Asked about air quality data, which is being collected by multiple agencies including the US embassy monitoring station, Javadekar said, “I don’t want to dispute anybody’s data whether the city’s air is three-fold bad or four-fold bad. Bad is bad. We have to contain it”.
The Central Pollution Control Board (CPCB) had, in fact, started compiling city-wise comparative index from May 1 but decided not to announce it till the time it tests and re-tests it while checking its system and related network. It finally started uploading it on its website with Javadekar on Wednesday defending its decision to go ahead with it despite public criticism on bad air quality in Delhi and elsewhere.
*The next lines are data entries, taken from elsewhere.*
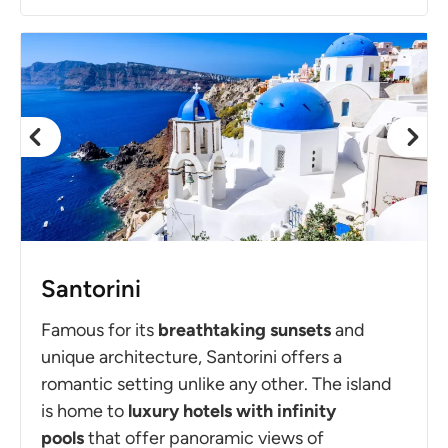
Santorini
Famous for its
breathtaking sunsets
and
unique architecture, Santorini offers a
romantic setting unlike any other. The island
is home to
luxury hotels with infinity
pools
that offer panoramic views of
Javadekar said, “Even in this crisis situation, we had decided to launch the AQI system because we believe in transparency and honest action. We want to tackle the issue, keeping people in the loop. After all, they will also have to play their part in curbing air pollution”.
The cities which come under the CPCB’s daily AQI system include Delhi, Faridabad, Agra, Ahmedabad, Bengaluru, Chennai, Hyderabad, Kanpur, Lucknow, Navi Mumbai and Varanasi. The comparative index value list on May 6 did not include Varanasi due to power failure in the city (particularly in the area where the monitoring station is located).
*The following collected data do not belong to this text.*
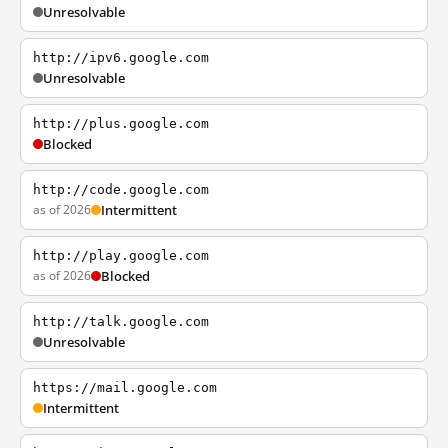
Unresolvable
http://ipv6.google.com
Unresolvable
http://plus.google.com
Blocked
http://code.google.com
as of 2026
Intermittent
http://play.google.com
as of 2026
Blocked
http://talk.google.com
Unresolvable
https://mail.google.com
Intermittent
“Such and other problems, however, are not limited to India. If you look at the data of advanced countries, you may find some missing figures or gaps in the system which involves sophisticated instrument, network and connectivity”, said a senior CPCB official who worked on developing the system.
Citing example of the US, the official showed the TOI how all figures are not available at all locations. The US AQI, accessed at 11.30 PM on May 5, showed that the AQI was not available for 116 out of 426 locations.
Javadekar said, “Our system is getting matured. I would like to appeal people, media, NGOs and experts to look at our efforts and come out with constructive suggestions to further improve the system instead of picking up small gaps in it. We are open to suggestions”.
Expecting general public to become part of the clean air efforts of the government, the minister appealed them to stop burning bio-mass (waste), observe lane driving and keep their vehicles fit to reduce emissions.
“I would like to assure everyone that we are committed to clean the city’s air. We are making efforts. Difference can be noticed after some time”, said Javadekar.